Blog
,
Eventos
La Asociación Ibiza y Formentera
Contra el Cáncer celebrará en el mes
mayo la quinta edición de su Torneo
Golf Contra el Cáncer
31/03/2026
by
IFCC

▶ [What to work on]
Having read the records, return each one exactly.

▶ [Written answer]
Blog
,
Eventos
La Asociación Ibiza y Formentera
Contra el Cáncer celebrará en el mes
mayo la quinta edición de su Torneo
Golf Contra el Cáncer
31/03/2026
by
IFCC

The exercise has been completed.